* M.Helius MST,S.Fil
Nusantara sebutan kepulauan Indonesia adalah negeri yang sangat indah dan sangat kaya Sumber Daya Alamnya. Sayangnya, mengapa rakyat Indonesia masih banyak hidupnya dibawah garis kecukupan bahkan dikategorikan sangat miskin. Hanya satu jawabnya "salah urus".
Mengapa faktor penyebabnya salah urus, jawabnya mereka tidak memiliki kemampuan mengelola negara ini. Budaya asal memilih pemimpin bukan lagi dilihat dari kaca mata filosopi kepemimpinan, melainkan dilihat dari seberapa besar sosok tersebut memiliki kekuatan modal sosial (citra dan popularitas) dan modal ekonomi (kapitalisasi politik).
Kondisi ini diperparah rusaknya rekrutmen politik yang mengharuskan seorang calon terlibat negosisasi transaksi pragmatis yang ikut menyumbang rusaknya tatanan bernegara. Kasus majunya Sandiaga Uno sebagai cawapres misal menuai kontroversi di jagat politik tanah air.
PRODUK KEPEMIMPINAN DAERAH
Faktor penyebab salah urus ini berasimilasi dengan korupsi politik yang menjadi budaya sistem perpolitikan negara ini sehingga menghasilkan produk kolonialis kapitalis yang menyuguhkan rakyat menjadi perbudakan konsumtif. Tradisi tsb berlangsung terus menerus semenjak dibukanya kran reformasi paska tahun 1998 hingga saat ini.

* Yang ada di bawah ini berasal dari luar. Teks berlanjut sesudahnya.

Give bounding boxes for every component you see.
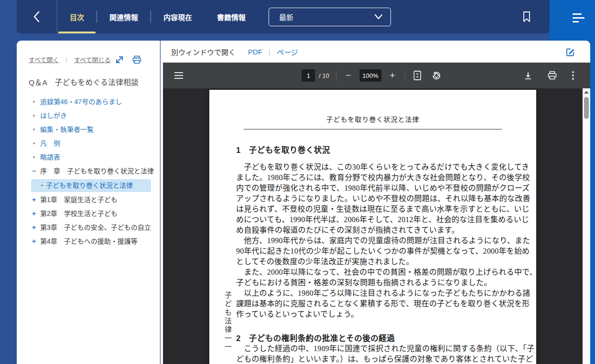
text-line: は見られず、不登校の児童・生徒数は現在に至るまで高い水準を示すとともに、いじ (236, 204, 520, 214)
paragraph: 子どもを取り巻く状況は、この30年くらいをとってみるだけでも大きく変化してきまし… (236, 162, 520, 236)
text-line: 課題は基本的に克服されることなく累積する形で、現在の子どもを取り巻く状況を形 (236, 299, 520, 309)
print-toc-button[interactable] (132, 55, 141, 64)
section-heading: 1 子どもを取り巻く状況 (236, 144, 520, 155)
top-header: 目次 関連情報 内容現在 書籍情報 最新 (17, 0, 550, 33)
text-line: 90年代に起きた10代の少年が起こしたいくつかの事件が契機となって、2000年を… (236, 246, 520, 257)
toc-item-label: 略語表 (40, 153, 60, 161)
section-heading: 2 子どもの権利条約の批准とその後の経過 (236, 332, 520, 343)
pdf-canvas-area: 子どもを取り巻く状況と法律 1 子どもを取り巻く状況 子どもを取り巻く状況は、こ… (163, 88, 583, 364)
link-separator: | (269, 48, 270, 56)
bullet-icon: • (30, 139, 38, 148)
corner-menu-area (550, 0, 595, 41)
collapse-minus-icon[interactable]: − (30, 167, 38, 176)
pdf-scrollbar[interactable] (583, 88, 590, 364)
version-dropdown[interactable]: 最新 (269, 8, 391, 26)
app-menu-button[interactable] (573, 13, 584, 25)
text-line: 子どもを取り巻く状況は、この30年くらいをとってみるだけでも大きく変化してき (236, 162, 520, 172)
book-title: Q＆A 子どもをめぐる法律相談 (29, 76, 154, 87)
zoom-level-input[interactable]: 100% (359, 69, 381, 82)
tab-book-info[interactable]: 書籍情報 (205, 0, 258, 33)
toc-link-item[interactable]: •凡 例 (29, 137, 154, 150)
pdf-link[interactable]: PDF (248, 48, 262, 56)
toc-chapter-item[interactable]: +第1章 家庭生活と子ども (29, 193, 154, 207)
tab-related-info[interactable]: 関連情報 (97, 0, 151, 33)
toc-link-item[interactable]: •子どもを取り巻く状況と法律 (31, 179, 151, 192)
bullet-icon: • (30, 111, 38, 120)
toc-chapter-item[interactable]: −序 章 子どもを取り巻く状況と法律 (29, 164, 154, 178)
chevron-down-icon (374, 14, 383, 20)
content-header: 別ウィンドウで開く PDF | ページ (161, 41, 590, 63)
bullet-icon: • (38, 181, 46, 190)
close-all-link[interactable]: すべて閉じる (74, 55, 111, 64)
page-number-input[interactable]: 1 (302, 69, 315, 82)
expand-panel-button[interactable] (115, 55, 124, 64)
scroll-up-arrow[interactable] (583, 88, 590, 96)
bullet-icon: • (30, 153, 38, 162)
bullet-icon: • (30, 97, 38, 107)
scrollbar-thumb[interactable] (584, 97, 589, 119)
toc-item-label: 編集・執筆者一覧 (40, 126, 94, 133)
header-tabs: 目次 関連情報 内容現在 書籍情報 (57, 0, 258, 33)
toc-item-label: 第1章 家庭生活と子ども (40, 196, 118, 203)
app-window: 目次 関連情報 内容現在 書籍情報 最新 すべて開く | (0, 0, 595, 364)
fit-page-button[interactable] (411, 69, 423, 82)
text-line: 内での管理が強化される中で、1980年代前半以降、いじめや不登校の問題がクローズ (236, 183, 520, 193)
rotate-button[interactable] (430, 69, 443, 82)
rotate-ccw-icon (432, 71, 441, 80)
printer-icon (132, 55, 141, 64)
edit-note-icon (566, 47, 575, 56)
text-line: こうした経過の中、1989年に国連で採択された児童の権利に関する条約（以下、「子 (236, 343, 520, 354)
toc-item-label: はしがき (40, 112, 67, 119)
paragraph: 他方、1990年代からは、家庭内での児童虐待の問題が注目されるようになり、また9… (236, 236, 520, 267)
text-line: 他方、1990年代からは、家庭内での児童虐待の問題が注目されるようになり、また (236, 236, 520, 246)
toc-link-item[interactable]: •はしがき (29, 109, 154, 123)
printer-icon (548, 71, 557, 80)
toc-chapter-item[interactable]: +第4章 子どもへの援助・援護等 (29, 235, 154, 248)
print-pdf-button[interactable] (546, 69, 559, 82)
text-line: また、2000年以降になって、社会の中での貧困・格差の問題が取り上げられる中で、 (236, 267, 520, 278)
expand-plus-icon[interactable]: + (30, 195, 38, 204)
pdf-menu-button[interactable] (173, 70, 185, 81)
fit-page-icon (413, 71, 421, 80)
page-view-link[interactable]: ページ (277, 47, 298, 57)
text-line: としてその後数度の少年法改正が実施されました。 (236, 257, 520, 267)
annotate-button[interactable] (566, 47, 575, 56)
menu-icon (573, 13, 582, 15)
download-button[interactable] (522, 69, 534, 82)
version-dropdown-value: 最新 (279, 12, 374, 22)
toc-item-label: 子どもを取り巻く状況と法律 (46, 182, 133, 189)
text-line: 作っているといってよいでしょう。 (236, 309, 520, 320)
toc-controls: すべて開く | すべて閉じる (29, 55, 154, 64)
text-line: アップされるようになりました。いじめや不登校の問題は、それ以降も基本的な改善 (236, 193, 520, 204)
back-chevron-icon (32, 11, 42, 23)
expand-plus-icon[interactable]: + (30, 209, 38, 218)
text-line: どもの権利条約」といいます。）は、もっぱら保護の対象であり客体とされていた子ど (236, 354, 520, 364)
page-running-header: 子どもを取り巻く状況と法律 (209, 90, 536, 124)
hamburger-icon (174, 72, 183, 79)
pdf-toolbar: 1 / 10 − 100% + (163, 63, 590, 88)
expand-plus-icon[interactable]: + (30, 223, 38, 232)
toc-chapter-item[interactable]: +第2章 学校生活と子ども (29, 207, 154, 221)
toc-item-label: 第4章 子どもへの援助・援護等 (40, 237, 138, 245)
toc-link-item[interactable]: •略語表 (29, 150, 154, 164)
more-options-button[interactable] (570, 69, 576, 82)
page-count-label: / 10 (319, 72, 329, 79)
tab-current-contents[interactable]: 内容現在 (151, 0, 205, 33)
expand-plus-icon[interactable]: + (30, 237, 38, 246)
open-all-link[interactable]: すべて開く (29, 55, 59, 64)
toc-link-item[interactable]: •編集・執筆者一覧 (29, 123, 154, 137)
bookmark-button[interactable] (522, 0, 531, 33)
open-in-new-window-label: 別ウィンドウで開く (171, 47, 236, 57)
zoom-out-button[interactable]: − (343, 68, 354, 83)
toc-list: •追録第46・47号のあらまし•はしがき•編集・執筆者一覧•凡 例•略語表−序 … (29, 95, 154, 248)
toc-link-item[interactable]: •追録第46・47号のあらまし (29, 95, 154, 109)
text-line: 子どもにおける貧困・格差の深刻な問題も指摘されるようになりました。 (236, 278, 520, 288)
back-button[interactable] (17, 0, 57, 33)
header-rule (244, 129, 502, 129)
bullet-icon: • (30, 125, 38, 134)
right-accent-strip (590, 0, 595, 364)
toc-chapter-item[interactable]: +第3章 子どもの安全、子どもの自立 (29, 221, 154, 235)
tab-toc[interactable]: 目次 (57, 0, 97, 33)
zoom-in-button[interactable]: + (387, 68, 398, 83)
text-line: め自殺事件の報道のたびにその深刻さが指摘されてきています。 (236, 225, 520, 236)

Jangan heran output rekrutmen politik kepemimpinan ikut mempengaruhi suburnya obligasi saham politik atas kebijakan yang diambil. Politik hutang budi misal sebagai alat bergaining position calon terpilih dengan pemegang saham sebagai pihak sponspor atau penyandang dana, atau semisal modal sendiri tidak akan mungkin menghasilkan kualitas kepemimpinan seorang calon terpilih berpihak kepada kepentingan rakyat.

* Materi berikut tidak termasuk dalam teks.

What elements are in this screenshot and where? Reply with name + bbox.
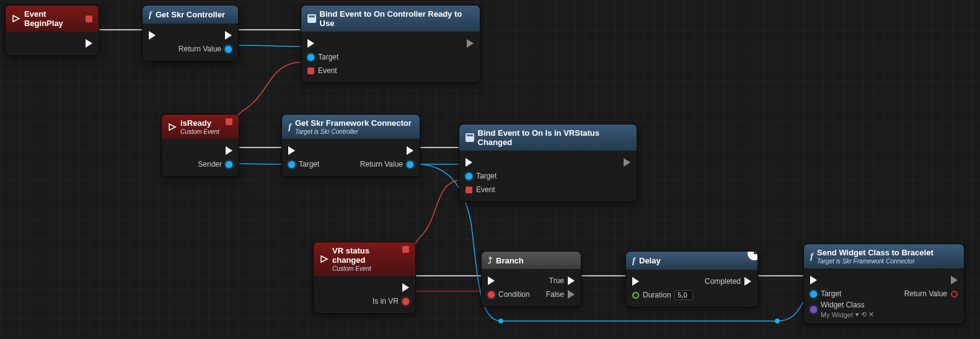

Politik sumbing seperti ini sudah menjadi tradisi menahun dan mengakar kuat sehingga sistem politik transaksi ini menghasilkan kualitas pemimpin asal jadi.
Beberapa variabel turut andil mempengaruhi terbentuknya tradisi politik sehingga menghasilkan pemimpin asal jadi antara lain (1); Pola kepemimpinan yang tidak mengakar kepada orang banyak sehingga rendahnya kepekaan sosial. (2) ; Kemampuan tata kelola Pemerintahan dan Sistem birokrasi yang sangat buruk. (3); Pengelolaan Sumber daya ekonomi dikuasai oligarki dan kleptokrasi. (4); Keadilan sosial belum merata dan terdistribusi dengan baik.
Keempat variabel ini tumbuh subur, sehingga diperlukan keberanian untuk membongkar stagnasi politik yang sudah berurat akar dan menjadi fatsun budaya politik dari para elit maupun orang awam. Tumbuhnya pemikIran misalkan sekelas calon legislatif tingkat kota/kabupaten, untuk terpilih paling tidak diharuskan menyiapkan gizi dengan anggaran 500 juta - 1 Milyar.